The class action lawsuit against Spotify was filed over the weekend (Sunday November 2) at California’s District Court. In it, the streaming giant is accused of having “mass-scale fraudulent streaming” that it “turned a blind eye” to.
Details about the case were shared by Rolling Stone, and it is widely reported that the lawsuit was Snoop Dogg’s cousin RBX as the lead plaintiff.
In the filing, it is alleged that of Drake’s 37 billion streams, “a substantial, non-trivial percentage [are] inauthentic and appear to be the work of a sprawling network of Bot Accounts.”
“Every month, under Spotify’s watchful eye, billions of fraudulent streams are generated from fake, illegitimate, and/or illegal methods. [This is fraud that] causes massive financial harm to legitimate artists, songwriters, producers, and other rights holders.”
“For Spotify, more users and music streams means more advertising dollars, so long as the true origin of the streams remains hidden…” it adds, although it is worth highlighting that more streams would also mean more payouts required from the streaming platform.
It is worth noting that while Drake is the only artist named in regard to the alleged fake streams, he is not being sued.
Rather, the only defendant in the case is Spotify, and if the company were actively counting streams it knows to be fake, would be issuing larger payouts to some artists at the expense of others (as per Stereogum).
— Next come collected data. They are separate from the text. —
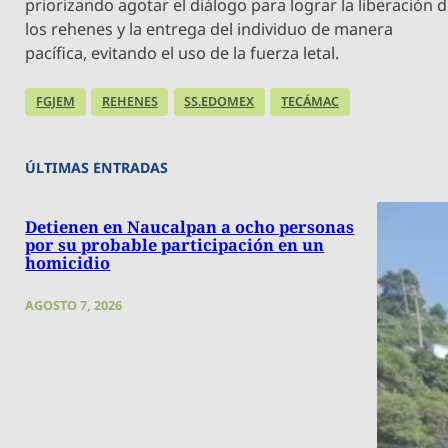
priorizando agotar el diálogo para lograr la liberación 
los rehenes y la entrega del individuo de manera
pacífica, evitando el uso de la fuerza letal.
FGJEM
REHENES
SS.EDOMEX
TECÁMAC
ÚLTIMAS ENTRADAS
Detienen en Naucalpan a ocho personas
por su probable participación en un
homicidio
AGOSTO 7, 2026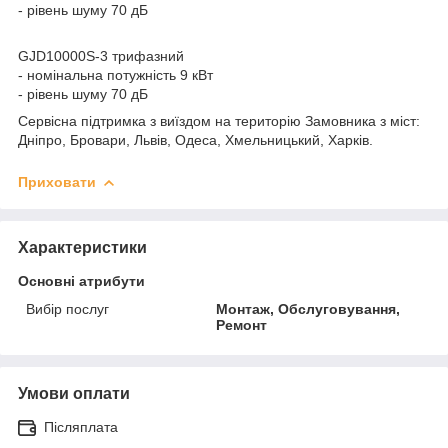
- рівень шуму 70 дБ
GJD10000S-3 трифазний
- номінальна потужність 9 кВт
- рівень шуму 70 дБ
Сервісна підтримка з виїздом на територію Замовника з міст:
Дніпро, Бровари, Львів, Одеса, Хмельницький, Харків.
Приховати
Характеристики
Основні атрибути
Вибір послуг
Монтаж, Обслуговування,
Ремонт
Умови оплати
Післяплата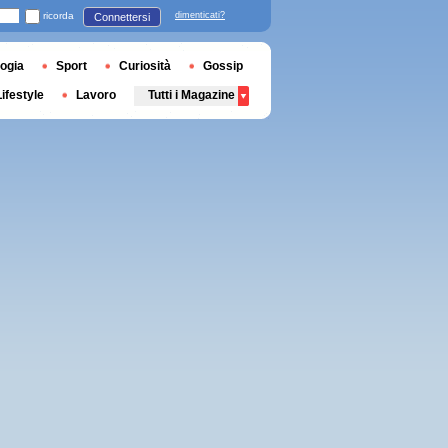
ricorda
dimenticati?
Connettersi
ogia
Sport
Curiosità
Gossip
Lifestyle
Lavoro
Tutti i Magazine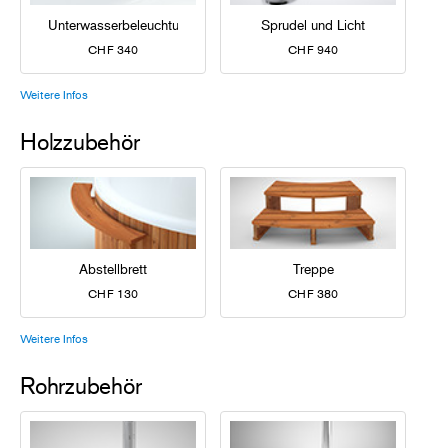
Unterwasserbeleuchtung
Sprudel und Licht
CHF 340
CHF 940
Weitere Infos
Holzzubehör
Abstellbrett
Treppe
CHF 130
CHF 380
Weitere Infos
Rohrzubehör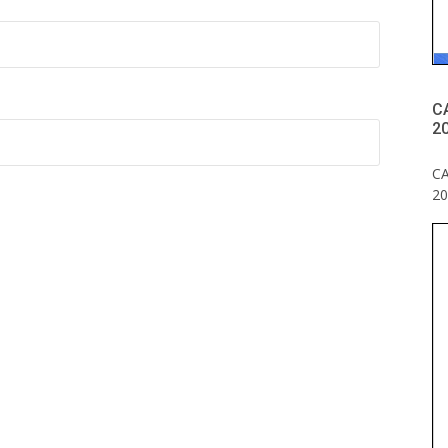
C
20
C
20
The class action suit is based on an examination of Drake’s streams between January 2022 and September 2025. The case alleges that the findings showed “abnormal VPN usage” – including 250,000 streams of Drake’s ‘No Face’ in 2024 that originated in Turkey but “were falsely geomapped through the coordinated use of VPNs to the United Kingdom in attempt to obscure their origins.”
Speaking out in response to the lawsuit, a spokesperson for Spotify pointed out the company’s information page and it’s comments about artificial streaming.
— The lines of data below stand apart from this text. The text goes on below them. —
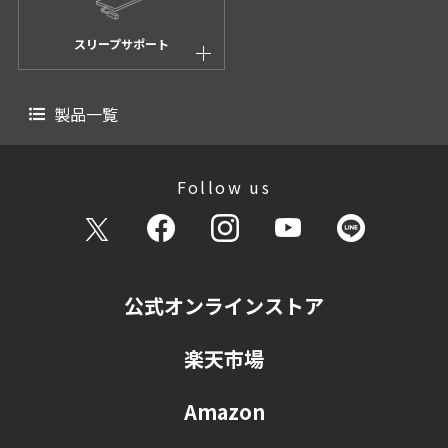
スリープサポート
製品一覧
Follow us
公式オンラインストア
楽天市場
Amazon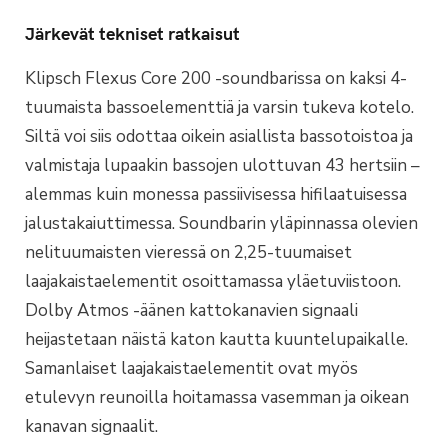
Järkevät tekniset ratkaisut
Klipsch Flexus Core 200 -soundbarissa on kaksi 4-
tuumaista bassoelementtiä ja varsin tukeva kotelo.
Siltä voi siis odottaa oikein asiallista bassotoistoa ja
valmistaja lupaakin bassojen ulottuvan 43 hertsiin –
alemmas kuin monessa passiivisessa hifilaatuisessa
jalustakaiuttimessa. Soundbarin yläpinnassa olevien
nelituumaisten vieressä on 2,25-tuumaiset
laajakaistaelementit osoittamassa yläetuviistoon.
Dolby Atmos -äänen kattokanavien signaali
heijastetaan näistä katon kautta kuuntelupaikalle.
Samanlaiset laajakaistaelementit ovat myös
etulevyn reunoilla hoitamassa vasemman ja oikean
kanavan signaalit.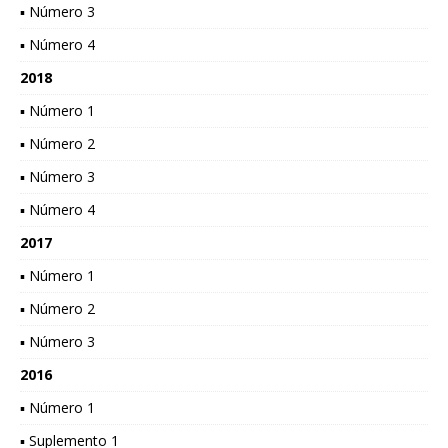
▪ Número 3
▪ Número 4
2018
▪ Número 1
▪ Número 2
▪ Número 3
▪ Número 4
2017
▪ Número 1
▪ Número 2
▪ Número 3
2016
▪ Número 1
▪ Suplemento 1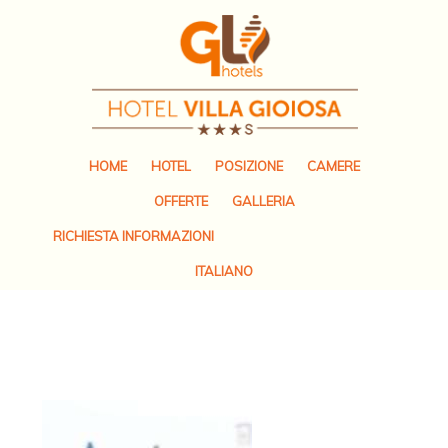
HOME
HOTEL
POSIZIONE
CAMERE
OFFERTE
GALLERIA
RICHIESTA INFORMAZIONI
ITALIANO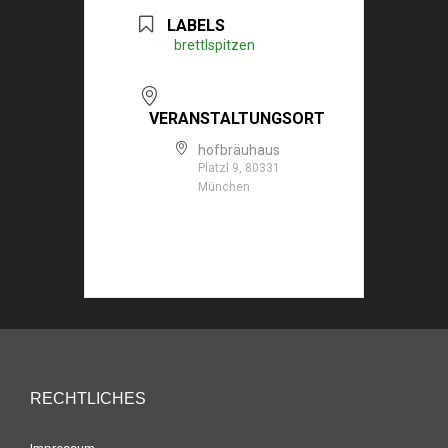
LABELS
brettlspitzen
VERANSTALTUNGSORT
hofbräuhaus
Platzl 9, 80331
München
RECHTLICHES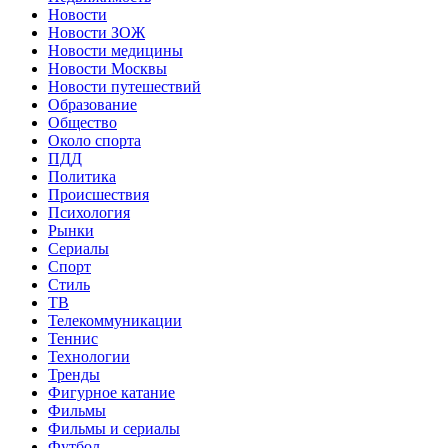
Новости
Новости ЗОЖ
Новости медицины
Новости Москвы
Новости путешествий
Образование
Общество
Около спорта
ПДД
Политика
Происшествия
Психология
Рынки
Сериалы
Спорт
Стиль
ТВ
Телекоммуникации
Теннис
Технологии
Тренды
Фигурное катание
Фильмы
Фильмы и сериалы
Футбол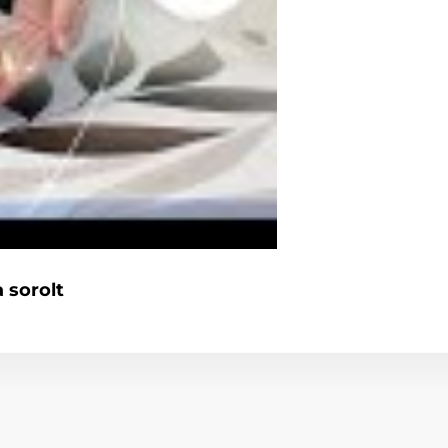
 sorolt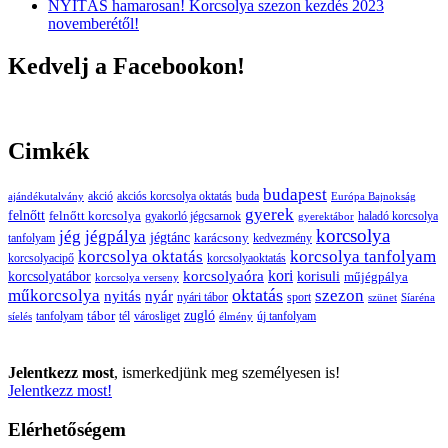
NYITÁS hamarosan! Korcsolya szezon kezdés 2023
novemberétől!
Kedvelj a Facebookon!
Cimkék
budapest
buda
akció
akciós korcsolya oktatás
ajándékutalvány
Európa Bajnokság
gyerek
felnőtt
felnőtt korcsolya
gyakorló jégcsarnok
haladó korcsolya
gyerektábor
korcsolya
jég
jégpálya
jégtánc
karácsony
tanfolyam
kedvezmény
korcsolya oktatás
korcsolya tanfolyam
korcsolyacipő
korcsolyaoktatás
korcsolyaóra
kori
korcsolyatábor
korisuli
műjégpálya
korcsolya verseny
oktatás
műkorcsolya
szezon
nyitás
nyár
nyári tábor
sport
szünet
Síaréna
zugló
tábor
tanfolyam
tél
városliget
új tanfolyam
síelés
élmény
Jelentkezz most
, ismerkedjünk meg személyesen is!
Jelentkezz most!
Elérhetőségem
They also told Rolling Stone: “We cannot comment on pending litigation. However, Spotify in no way benefits from the industry-wide challenge of artificial streaming.”
“We heavily invest in always-improving, best-in-class systems to combat it and safeguard artist payouts with strong protections like removing fake streams, withholding royalties, and charging penalties,” the spokesperson added. “Our systems are working: In a case from last year, one bad actor was indicted for stealing $10million from streaming services, only $60,000 of which came from Spotify, proving how effective we are at limiting the impact of artificial streaming on our platform.”
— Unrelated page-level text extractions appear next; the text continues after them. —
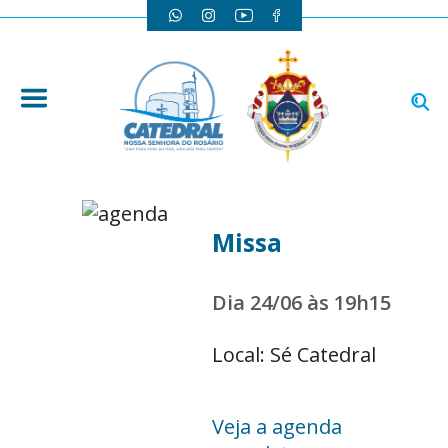
Missa
Dia 24/06 às 19h15
Local: Sé Catedral
Veja a agenda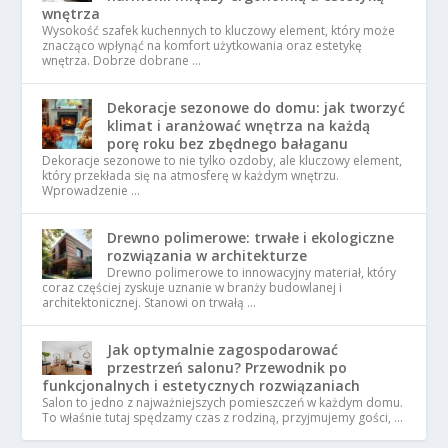
wnętrza
Wysokość szafek kuchennych to kluczowy element, który może
znacząco wpłynąć na komfort użytkowania oraz estetykę
wnętrza. Dobrze dobrane …
Dekoracje sezonowe do domu: jak tworzyć
klimat i aranżować wnętrza na każdą
porę roku bez zbędnego bałaganu
Dekoracje sezonowe to nie tylko ozdoby, ale kluczowy element,
który przekłada się na atmosferę w każdym wnętrzu.
Wprowadzenie …
Drewno polimerowe: trwałe i ekologiczne
rozwiązania w architekturze
Drewno polimerowe to innowacyjny materiał, który
coraz częściej zyskuje uznanie w branży budowlanej i
architektonicznej. Stanowi on trwałą …
Jak optymalnie zagospodarować
przestrzeń salonu? Przewodnik po
funkcjonalnych i estetycznych rozwiązaniach
Salon to jedno z najważniejszych pomieszczeń w każdym domu.
To właśnie tutaj spędzamy czas z rodziną, przyjmujemy gości, …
The Los Angeles Times reports that a representative for Drake did not immediately return a request for comment, and the Canadian rapper has still not spoken out publicly about the lawsuit against Spotify nor the claims about his streams.
In other Drake news, the rapper made history this summer by headlining all three nights of this year’s Wireless Festival in London, playing different sets each night. NME’s Kyann-Sian Williams gave the series of shows a three-star review and described it as “expertly curated, but [lacking] conviction”.
“For all the scale and all the stats – most Billboard Number Ones, most streamed rapper ever, the fastest-selling Wireless edition in history – this should’ve been Drake’s victory lap, reminding us why he earned all his success,” the review read. “Instead, it feels like a man floating above his own myth, still chasing the love he’s already received. The Boy became a man, sure – but Drake’s record-breaking Wireless residency feels like he’s yet to grow up.”